UPDATE: An email has pointed out that ‘Savile’ must be the 17th century editor of the 8-volume complete works of Chrysostom, Henry Savile.  A meeting room at Merton College Oxford commemorates his name even now, although when I was there I certainly didn’t associate “the Savile Room” with 17th century editors!

10 thoughts on “Severian of Gabala

  1. Mark 1:1. The text (in Migne) is the short version without “Son of God”, but the context seems to presuppose the long version.

  2. It doesn’t seem as though cols. 411-590 of Migne PG 66 contain any sermons by Severian of Gabala; what I find there are commentaries by Theodore of Mopsuestia on the prophets Zechariah and Malachi. And, although PG 65 contains some notes on Severian, cols. 9-16, the only actual work by him there published is an oration on the Theophany. Are you perhaps referring to the sermons (most of them listed as spurious works of Chrysostom’s) published in cols. 411-590 of Migne PG 59?

    I have been working on the medieval writer John Bekkos. I find that most of his Chrysostom citations actually derive from Severian of Gabala, so I would be very interested to learn what editions of Severian’s works may have appeared since the publication of the Clavis Patrum Graecorum.

  3. You must be right — the PG volume is wrong, then. The sermons certainly appear among the works of Chrysostom.

    As for more recent work, you know what I know!

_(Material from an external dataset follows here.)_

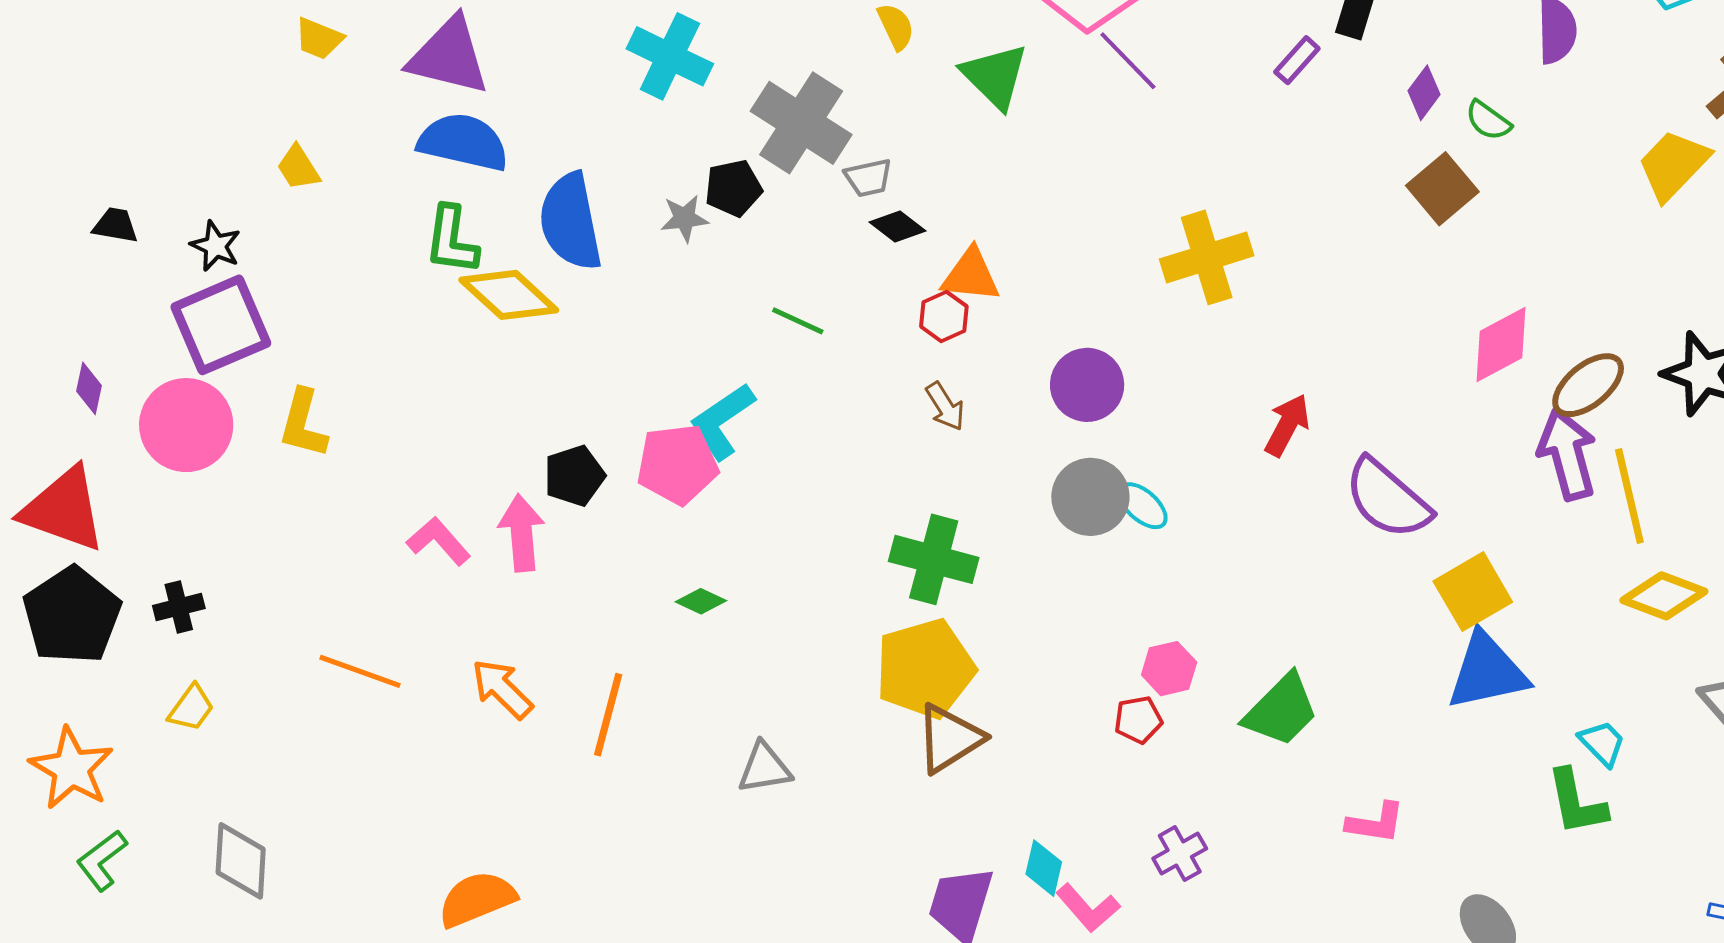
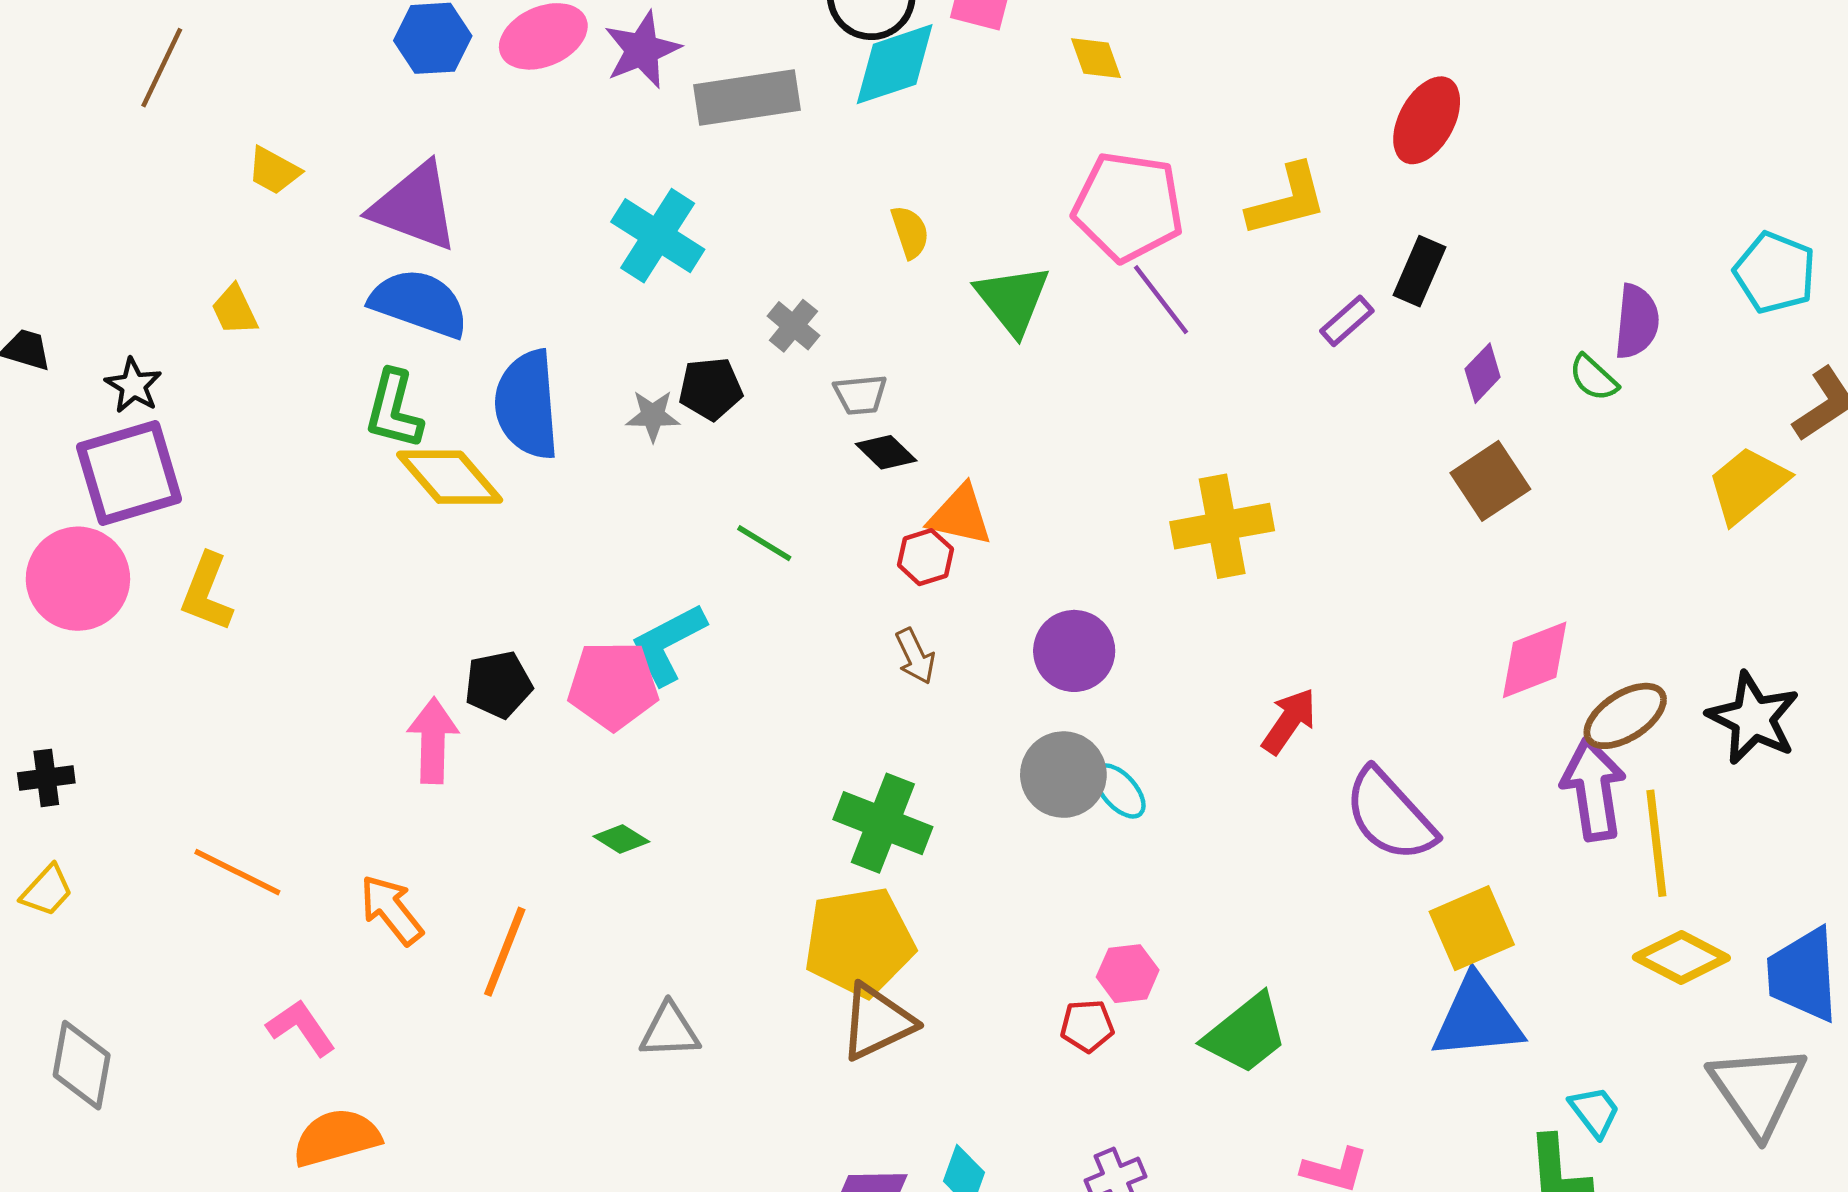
green semicircle: (1488, 120) -> (1594, 378), moved
gray cross: (801, 123) -> (793, 326), size x0.5
pink L-shape: (439, 541) -> (301, 1028), moved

There is a dearth of work on Severian.

    I was this evening looking at an Arabic catena, which quotes material from Severian of Gabala. I don’t know what John Bekkos uses, but is it possible that he is working from a catena, rather than directly? (The material you have in mind may quite preclude this, of course).

  4. It is of course possible that he is citing from a catena, but my guess is that he is not, given the fact that he prefaces his citations with the opening words of the sermons he is quoting from. A catena would probably not supply that information.

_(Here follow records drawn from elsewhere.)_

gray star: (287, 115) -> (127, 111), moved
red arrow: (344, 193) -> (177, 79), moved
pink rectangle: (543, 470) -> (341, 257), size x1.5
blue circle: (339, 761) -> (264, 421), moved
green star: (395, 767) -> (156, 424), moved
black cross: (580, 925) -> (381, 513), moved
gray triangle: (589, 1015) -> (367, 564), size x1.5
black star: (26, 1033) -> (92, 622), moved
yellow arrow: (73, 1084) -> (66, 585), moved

    In §28 of his work De unione ecclesiarum, at PG 141, 81D-84A, Bekkos gives a string of four Chrysostom quotations. Of these, the first is from Ps.-Chrysostom (=Severian of Gabala), In nativitatem Christi, et quod unicuique climati angeli præsunt, a work found in PG 59; the second is also Severian’s, from a homily In psal. xcii, 1, found in PG 55. The fourth is from an unpublished work of Severian’s, the Sermo prophylacticus I (CPG 4912). As for the third citiation, I haven’t been able to find a reference to it anywhere, but, given what surrounds it, I would guess that it is Severian’s, too; Bekkos cites it as Chrysostom’s Discourse on the Two Covenants, ὁ περὶ τῶν δύο διαθηκῶν λόγος, which begins with the words, “From the beginning, the Law and the Prophets have shown forth one and the same God” (Θεὸν δὲ ἕνα καὶ τὸν αὐτὸν δεδηλώκασιν ἐξ ἀρχῆς νόμος καὶ προφῆται).

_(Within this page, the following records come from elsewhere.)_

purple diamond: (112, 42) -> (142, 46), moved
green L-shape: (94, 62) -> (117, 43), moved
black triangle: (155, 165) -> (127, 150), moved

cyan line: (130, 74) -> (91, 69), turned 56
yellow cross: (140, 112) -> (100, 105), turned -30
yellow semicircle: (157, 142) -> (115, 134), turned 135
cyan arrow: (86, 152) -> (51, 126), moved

    If Bekkos cites these passages from Severian, it is for the purpose of showing the Eastern and Western theological traditions to be in harmony on the subject of the Holy Spirit’s procession. Severian is an Eastern writer who states this teaching in ways that approach the Augustinian notion of a procession from the Father and the Son. This makes me wonder about what you say above, that Severian belongs to the Antiochene exegetical school. It may be that you are right about this, but, on this one issue at least, he seems closer to St. Cyril of Alexandria, and clearly differs from Theodore of Mopsuestia and Theodoret of Cyrrhus, who opposed any notion of a procession from both. I don’t know if this difference had anything to do with Severian’s opposition to St. John Chrysostom at the Synod of the Oak; probably it didn’t, since, if I remember correctly, the whole thing was largely an unfortunate clash of egos.

  5. Thank you for this, which is really interesting. That does not sound like catena material; more like something culled from a collection of sermons.

    I don’t know anything about Severian’s theology, but your reading is the same as mine; that the disputes were really personal and little attempt was made to cloak them in theology at that date. I don’t see why Severian shouldn’t have Augustinian views.

  6. Cramer published his catena in 8 volumes, covering the whole of the NT. I imagine it would be in the volume on 1 Corinthians, rather than the one on Matthew. Do a search for Cramer Catenae in Archive.org.